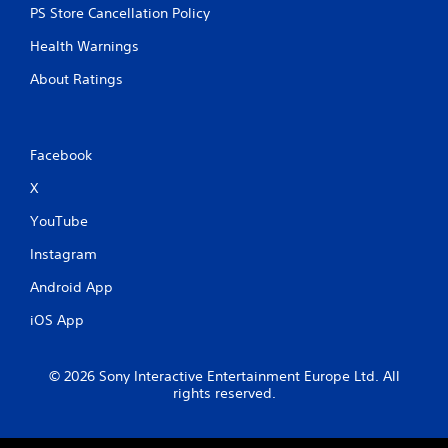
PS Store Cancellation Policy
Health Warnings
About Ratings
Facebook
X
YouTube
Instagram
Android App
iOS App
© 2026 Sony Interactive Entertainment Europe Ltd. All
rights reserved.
= = = = = = =
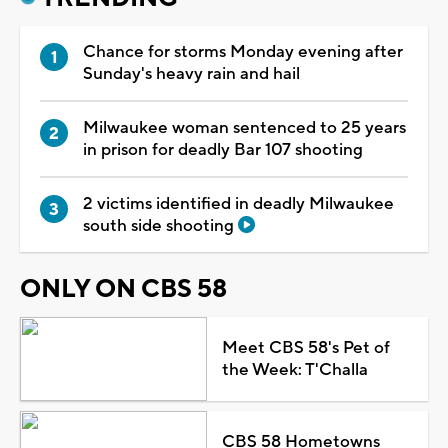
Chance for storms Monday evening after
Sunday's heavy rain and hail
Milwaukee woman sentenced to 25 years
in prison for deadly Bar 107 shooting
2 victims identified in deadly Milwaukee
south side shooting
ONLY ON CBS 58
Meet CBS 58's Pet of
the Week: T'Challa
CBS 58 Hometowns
= = = = = = =
TASK TO CARRY OUT »
Could you retype exactly the lines above, starting at the line that contains "2 victims identified in deadly Milwaukee" and ending at the line that contains "CBS 58 Hometowns", and nothing more?

RESULT BELOW »
2 victims identified in deadly Milwaukee
south side shooting
ONLY ON CBS 58
Meet CBS 58's Pet of
the Week: T'Challa
CBS 58 Hometowns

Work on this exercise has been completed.